Records provided
^^^^^^^^
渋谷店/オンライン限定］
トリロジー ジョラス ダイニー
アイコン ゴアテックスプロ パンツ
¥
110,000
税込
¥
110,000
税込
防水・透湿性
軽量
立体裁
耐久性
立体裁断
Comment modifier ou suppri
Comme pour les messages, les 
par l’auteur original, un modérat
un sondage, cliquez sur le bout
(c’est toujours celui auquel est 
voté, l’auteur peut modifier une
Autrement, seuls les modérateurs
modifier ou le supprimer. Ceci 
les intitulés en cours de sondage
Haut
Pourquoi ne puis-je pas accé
^^^^^^^^
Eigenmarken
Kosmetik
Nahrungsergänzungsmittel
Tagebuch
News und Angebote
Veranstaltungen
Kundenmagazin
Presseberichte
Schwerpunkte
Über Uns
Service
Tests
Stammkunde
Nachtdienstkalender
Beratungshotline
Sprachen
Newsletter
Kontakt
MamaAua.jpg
^^^^^^^^
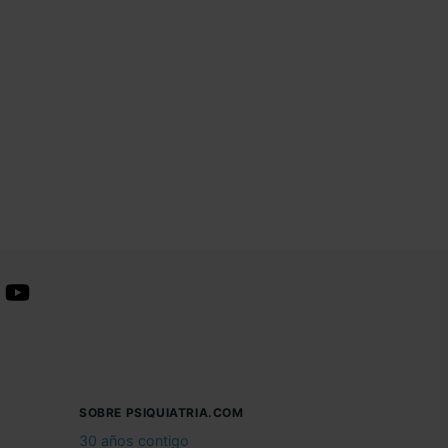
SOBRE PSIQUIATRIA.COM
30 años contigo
^^^^^^^^
Work item
Would you quote everything above from the line containing "voté, l’auteur peut modifier une" down to the line containing "Pourquoi ne puis-je pas accé"? Include both of those lines and nothing else.

Answer to the problem
voté, l’auteur peut modifier une
Autrement, seuls les modérateurs
modifier ou le supprimer. Ceci 
les intitulés en cours de sondage
Haut
Pourquoi ne puis-je pas accé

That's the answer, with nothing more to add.